There are four new proposed sections in this bill (Sections 4, 5, 6, 7) which seem to be entirely redundant of existing Section 3 (Section 7 of P.L. 2017, c. 189) and which itself disproportionately impacts those of lower socioeconomic status, for whom payment for room, board and veterinary care at an animal shelter or other facility would not be affordable and therefore forfeiture of a pet, even before cruelty charges were proven, would be the only viable option.
This new sections define “animal care agency” to include an animal rescue organization, a humane society or other organization with temporary custody of an animal and “Enforcement agency” to include any organization . . . involved in the monitoring of animal welfare and animal cruelty violations.”
None of these entities are required to comply with regulations requiring sanitary operations of animal facilities which includes kennels, pet shops, shelters and pounds, unless animal care agency, as defined in the proposed bill would be included under the definition of “Pound” which means “any establishment of the confinement of dogs or other animals seized either under the provisions of N.J.S.A. 4:19-15.16 or otherwise.” NJSC8:23A-1.1 (emphasis added).
Animals can be confiscated before any hearing is held. The law would require that a hearing should be scheduled no later than 30 days after the date on which a complaint is filed with the court, but if the court fails to hold a timely hearing, it will not affect the disposition of the animal, and the costs of care would continue to accrue. The accused has no access to or right to provide for an independent veterinary examination of a seized animal. Another licensed veterinarian would be permitted to perform whatever veterinary procedures s/he deemed necessary, including euthanasia. Certainly, animals should be provided with necessary veterinary care, but there can be significant disagreements amongst veterinarians about what constitutes necessary care in any given situation. Regardless of the outcome of the case, the owner must reimburse the seizing or holding entity for the cost of that care, even if the prosecutor fails to prevail in court.
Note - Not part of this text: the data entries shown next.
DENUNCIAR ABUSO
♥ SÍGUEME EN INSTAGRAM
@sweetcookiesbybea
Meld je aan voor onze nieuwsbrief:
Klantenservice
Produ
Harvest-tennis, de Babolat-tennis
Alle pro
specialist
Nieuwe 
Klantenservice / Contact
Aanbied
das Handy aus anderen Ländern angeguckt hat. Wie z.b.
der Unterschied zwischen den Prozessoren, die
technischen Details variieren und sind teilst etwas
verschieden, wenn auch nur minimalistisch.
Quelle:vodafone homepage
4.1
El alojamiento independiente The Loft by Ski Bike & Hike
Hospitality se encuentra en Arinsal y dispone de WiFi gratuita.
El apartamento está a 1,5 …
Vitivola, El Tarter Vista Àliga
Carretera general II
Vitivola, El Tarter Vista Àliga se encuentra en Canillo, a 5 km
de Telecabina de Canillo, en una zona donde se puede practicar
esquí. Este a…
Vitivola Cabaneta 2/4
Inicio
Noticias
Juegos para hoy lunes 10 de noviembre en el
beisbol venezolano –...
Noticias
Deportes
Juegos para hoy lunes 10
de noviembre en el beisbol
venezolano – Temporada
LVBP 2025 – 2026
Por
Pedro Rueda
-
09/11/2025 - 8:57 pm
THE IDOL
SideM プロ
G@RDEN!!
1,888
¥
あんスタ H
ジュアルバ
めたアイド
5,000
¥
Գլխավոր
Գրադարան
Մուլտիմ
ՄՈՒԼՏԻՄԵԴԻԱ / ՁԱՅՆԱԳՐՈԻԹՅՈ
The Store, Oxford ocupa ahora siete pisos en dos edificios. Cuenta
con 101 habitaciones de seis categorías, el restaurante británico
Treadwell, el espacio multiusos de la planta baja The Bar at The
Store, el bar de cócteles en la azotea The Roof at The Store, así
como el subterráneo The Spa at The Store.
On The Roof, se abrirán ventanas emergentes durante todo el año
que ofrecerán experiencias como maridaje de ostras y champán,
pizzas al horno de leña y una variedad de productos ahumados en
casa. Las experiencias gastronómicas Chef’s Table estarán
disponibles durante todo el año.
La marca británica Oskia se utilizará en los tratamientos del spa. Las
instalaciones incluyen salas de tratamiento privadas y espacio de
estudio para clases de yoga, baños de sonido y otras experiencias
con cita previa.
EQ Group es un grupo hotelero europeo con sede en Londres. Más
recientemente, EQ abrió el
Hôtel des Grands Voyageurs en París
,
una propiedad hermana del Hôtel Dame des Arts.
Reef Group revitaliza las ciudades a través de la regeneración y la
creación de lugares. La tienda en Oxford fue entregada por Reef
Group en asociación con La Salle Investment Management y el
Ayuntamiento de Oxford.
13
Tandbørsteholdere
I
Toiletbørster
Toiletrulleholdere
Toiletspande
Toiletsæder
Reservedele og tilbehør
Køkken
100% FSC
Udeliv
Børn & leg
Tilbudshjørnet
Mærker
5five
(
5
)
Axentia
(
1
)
“If a person liable for the reasonable costs of care pursuant to this section is found not guilty of the allege criminal animal cruelty offense that led to the seizure of the animals, and if the person has made timely payments of the reasonable costs of care pursuant to this section, the person shall have the right to immediately repossess the person’s animal and to be reimbursed by the animal care agency for all of the reasonable costs of care, except those related to necessary veterinary care, that were paid by the person to the animal care agency.” New Section 6(h)(emphasis added).
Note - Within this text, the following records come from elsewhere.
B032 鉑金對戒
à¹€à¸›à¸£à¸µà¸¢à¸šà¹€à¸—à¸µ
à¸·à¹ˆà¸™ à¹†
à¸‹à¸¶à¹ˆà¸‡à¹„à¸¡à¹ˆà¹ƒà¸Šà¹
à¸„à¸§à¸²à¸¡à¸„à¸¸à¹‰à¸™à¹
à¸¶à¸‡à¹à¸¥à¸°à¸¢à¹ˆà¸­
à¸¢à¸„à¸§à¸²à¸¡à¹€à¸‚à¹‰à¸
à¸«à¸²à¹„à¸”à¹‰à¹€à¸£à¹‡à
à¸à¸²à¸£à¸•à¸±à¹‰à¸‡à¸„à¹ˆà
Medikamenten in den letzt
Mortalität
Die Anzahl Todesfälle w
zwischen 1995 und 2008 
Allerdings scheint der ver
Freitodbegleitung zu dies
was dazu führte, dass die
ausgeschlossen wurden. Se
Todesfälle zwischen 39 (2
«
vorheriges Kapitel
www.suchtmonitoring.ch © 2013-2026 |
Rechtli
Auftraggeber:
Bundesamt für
If the person cannot afford to pay for the reasonable costs of care during the pendency of the case, the person’s animal would be considered forfeited.
This bill suffers from at least these deficiencies:
- It would reintroduce non-profit organizations back into the animal cruelty enforcement scheme and would permit care provided to animal seized from an alleged cruel situation to a totally unregulated entity;
- It exacerbates the existing disparate treatment of pet owners with lower socio-economic status who may have failed to provide “necessary veterinary care” no matter how minor;
- It fails to differentiate between truly egregious acts of animal cruelty from those that are either frivolous or outdated;
- It fails to provide an accused access to due process by prohibiting access to seized animals by the owner or an independent veterinarian.